I have a job that runs every 5 minutes. It generally runs pretty quickly, but will fail on occasion. I have found that the retries conflict with subsequent runs of the job which increases the likelihood of subsequent failures (most failures are due to deadlock).

We enabled [DisableConcurrentExecution(1)] to stop this from happening. but i’m a little confused about how this works (I’ve dug through the documentation and forum and am still a bit confused. I’ll document my understanding of the flow, with Instance A being the first scheduled run of the job, B the next run 5 minutes after A, and C being 10 minutes after A - and the assumption the job never takes more than a minute to run.

so, with the assumption that the retry interval doubles with each retry we’d get something like this.
00:00 - Instance A - Attempt 1 - Fail
00:01 - Instance A - Attempt 2 - Fail
00:03 - Instance A - Attempt 3 - Fail
00:05 - Instance B - Attempt 1 - Fail
00:06 - Instance B - Attempt 2 - Fail
00:07 - Instance A - Attempt 4 - Fail
00:08 - Instance B - Attempt 3 - Fail
00:10 - Instance C - Attempt 1 - Fail
00:11 - Instance C - Attempt 2 - Fail
00:12 - Instance B - Attempt 4 - Fail
00:13 - Instance C - Attempt 3 - Fail
00:15 - Instance A - Attempt 5 - Fail
00:16 - Instance B - Attempt 5 - Fail
00:17 - Instance C - Attempt 4 - Fail
00:31 - Instance A - Attempt 6 - Fail

and so forth… I assume DisableConcurrentExecution wouldn’t achieve anything because none of these attempts were ever running at the same time. (Instance D would start at 00:15 and that would be forced to wait for instance A Attempt 5).
Am i correct in my understanding of this?

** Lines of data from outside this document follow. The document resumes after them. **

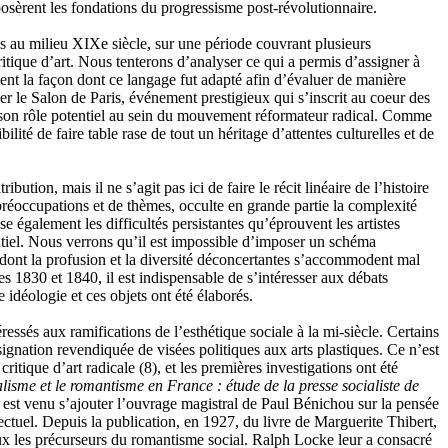
 posèrent les fondations du progressisme post-révolutionnaire.
es au milieu XIXe siècle, sur une période couvrant plusieurs
critique d’art. Nous tenterons d’analyser ce qui a permis d’assigner à
ement la façon dont ce langage fut adapté afin d’évaluer de manière
er le Salon de Paris, événement prestigieux qui s’inscrit au coeur des
n et son rôle potentiel au sein du mouvement réformateur radical. Comme
ité de faire table rase de tout un héritage d’attentes culturelles et de
ibution, mais il ne s’agit pas ici de faire le récit linéaire de l’histoire
préoccupations et de thèmes, occulte en grande partie la complexité
e également les difficultés persistantes qu’éprouvent les artistes
entiel. Nous verrons qu’il est impossible d’imposer un schéma
, dont la profusion et la diversité déconcertantes s’accommodent mal
ées 1830 et 1840, il est indispensable de s’intéresser aux débats
idéologie et ces objets ont été élaborés.
téressés aux ramifications de l’esthétique sociale à la mi-siècle. Certains
signation revendiquée de visées politiques aux arts plastiques. Ce n’est
 critique d’art radicale
(8)
, et les premières investigations ont été
alisme et le romantisme en France : étude de la presse socialiste de
cela est venu s’ajouter l’ouvrage magistral de Paul Bénichou sur la pensée
lectuel. Depuis la publication, en 1927, du livre de Marguerite Thibert,
n eux les précurseurs du romantisme social. Ralph Locke leur a consacré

What i think I’m looking for is if Instance A has a pending retry, don’t bother queuing instance B, C, etc.

The only way we got around this was to stop the auto retry ([AutomaticRetry(Attempts = 0)]) - however, we leverage log4net for sending notifications when there is an exception - this works well with automatic retry because we only receive a notification on the last failed attempt… but when retry is 0 any failure will result in a notification - so i’d like to utilize the retry attribute.

please let me know the best way to approach this problem (or if I’ve completely misunderstood how DisableConcurrentExecution works)

here’s evidence of what i suspected - even with DisableConcurrentExecution a recurring job will turn into many instances very quickly

I think there are more elegant ways to do this with a attribute, but you could wrap your task in something like this:

    public void RunJobSkipIfRunning(string recurringName, string runParam, IJobCancellationToken cancellationToken)
    {
        var job = JobStorage.Current.GetConnection().GetRecurringJobs().Where(j => j.Id == recurringName).FirstOrDefault();
        if (job != null)
        {
            if (job.LastJobState == "Enqueued" || job.LastJobState == "Processing")
            {
                return;
            }
        }
        RunJob(runParam, cancellationToken);
    }

This way there won’t be additional jobs if the previous one hasn’t completed (they’ll queue and complete without doing anything).

It sounds like you may what you to happen is your retries to not continue if the next scheduled task occurs. You could complete that with a similar wrapper that requires you to pass DateTime.Now to, and then it skips running the retry if the time delta is greater than a timeout you set.